Well, the easy answer is that the destination will be unfilling, thereby devaluing the journey.[/QUOTE] I suspect it's more like, "What if the other shoe drops at the last minute?"
When moment that the printer is on the sofa next to you because you need to scan about three-dozen documents, but you forget the printer is there and hit it with your eye. Come on. That's the one part of my body I would expect to sense that hit coming, you know?
TMW you forget for the upmteenth time that you are disabled due to your hearing and vision loss. And that awkward TMW when you realize this is what they mean by 'privileged'.
Saga continued the next morning before work. Opened the door, it rebounded off my clown foot to hit me the socket of the same eye.

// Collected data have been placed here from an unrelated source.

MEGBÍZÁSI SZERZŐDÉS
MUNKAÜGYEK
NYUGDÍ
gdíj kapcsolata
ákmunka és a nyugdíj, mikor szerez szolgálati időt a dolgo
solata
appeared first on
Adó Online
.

It's a good thing my handle is anon because I really can't admit that one in person.
TMW you get a third of the way to work and realize your work laptop is sitting on the sofa at home. ♀️
TMW when you realise that they don’t do animal acts in circuses anymore because new legislation now forbids circuses to perform with animals. Lions, elephants, camels or whatever. At least they still got clowns, dwarves and acrobats though. TMW you realise times are changing.